Information given below:

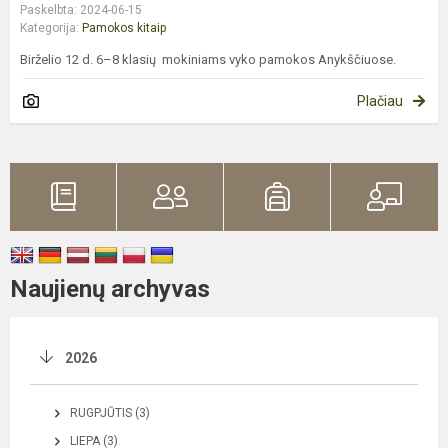
Paskelbta: 2024-06-15
Kategorija:
Pamokos kitaip
Birželio 12 d. 6–8 klasių mokiniams vyko pamokos Anykščiuose.
Plačiau
Naujienų archyvas
2026
RUGPJŪTIS (3)
LIEPA (3)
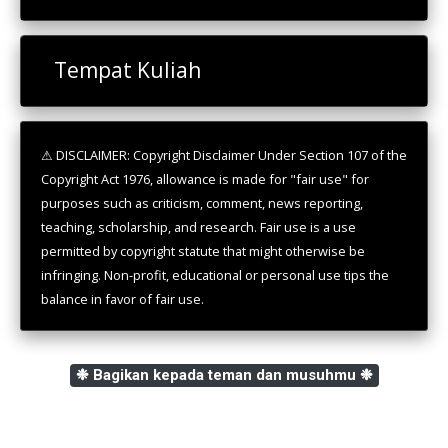
Tempat Kuliah
⚠ DISCLAIMER: Copyright Disclaimer Under Section 107 of the
Copyright Act 1976, allowance is made for "fair use" for
purposes such as criticism, comment, news reporting,
teaching, scholarship, and research. Fair use is a use
permitted by copyright statute that might otherwise be
infringing. Non-profit, educational or personal use tips the
balance in favor of fair use.
❉ Bagikan kepada teman dan musuhmu ❉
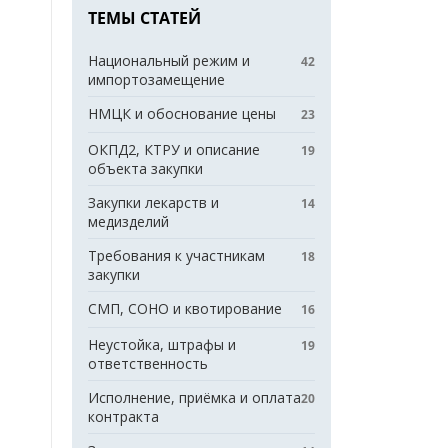
ТЕМЫ СТАТЕЙ
Национальный режим и
42
импортозамещение
НМЦК и обоснование цены
23
ОКПД2, КТРУ и описание
19
объекта закупки
Закупки лекарств и
14
медизделий
Требования к участникам
18
закупки
СМП, СОНО и квотирование
16
Неустойка, штрафы и
19
ответственность
Исполнение, приёмка и оплата
20
контракта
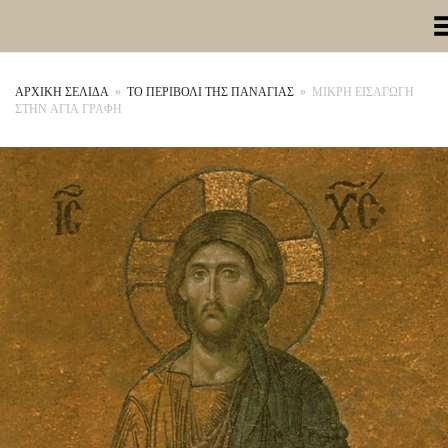
Toggle Me
ΑΡΧΙΚΉ ΣΕΛΊΔΑ
»
ΤΟ ΠΕΡΙΒΟΛΙ ΤΗΣ ΠΑΝΑΓΙΑΣ
»
ΜΙΚΡΗ ΕΙΣΑΓΩΓΗ
ΣΤΗΝ ΑΓΙΑ ΓΡΑΦΗ
+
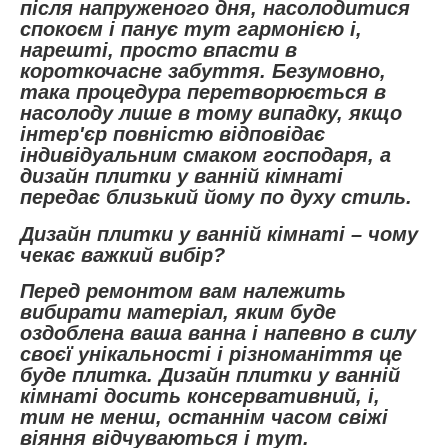
після напруженого дня, насолодитися
спокоєм і панує тут гармонією і,
нарешті, просто впасти в
короткочасне забуття. Безумовно,
така процедура перетворюється в
насолоду лише в тому випадку, якщо
інтер'єр повністю відповідає
індивідуальним смаком господаря, а
дизайн плитки у ванній кімнаті
передає близький йому по духу стиль.
Дизайн плитки у ванній кімнаті – чому
чекає важкий вибір?
Перед ремонтом вам належить
вибирати матеріал, яким буде
оздоблена ваша ванна і напевно в силу
своєї унікальності і різноманіття це
буде плитка. Дизайн плитки у ванній
кімнаті досить консервативний, і,
тим не менш, останнім часом свіжі
віяння відчуваються і тут.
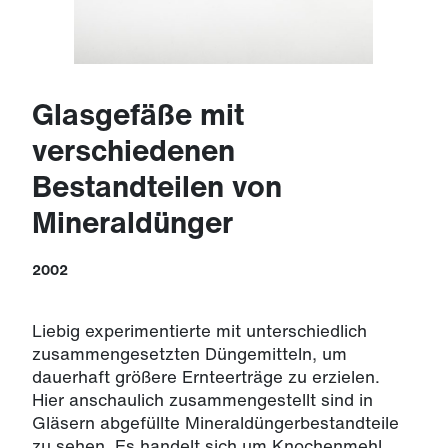
Glasgefäße mit
verschiedenen
Bestandteilen von
Mineraldünger
2002
Liebig experimentierte mit unterschiedlich
zusammengesetzten Düngemitteln, um
dauerhaft größere Ernteerträge zu erzielen.
Hier anschaulich zusammengestellt sind in
Gläsern abgefüllte Mineraldüngerbestandteile
zu sehen. Es handelt sich um Knochenmehl,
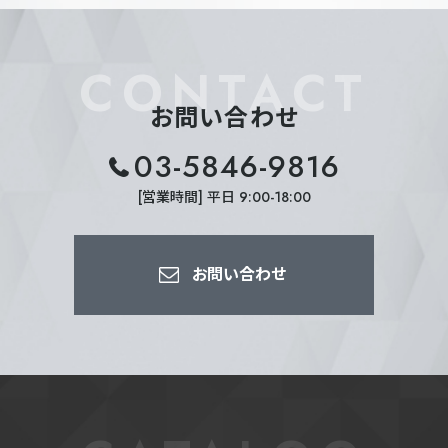
CONTACT
お問い合わせ
03-5846-9816
[営業時間] 平日 9:00-18:00
お問い合わせ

End of Information given.

• _Exercise instructions_: The expected answer is every line in the data above that carries the string "буде".

• _Output of the exercise_:
вибирати матеріал, яким буде
буде плитка. Дизайн плитки у ванній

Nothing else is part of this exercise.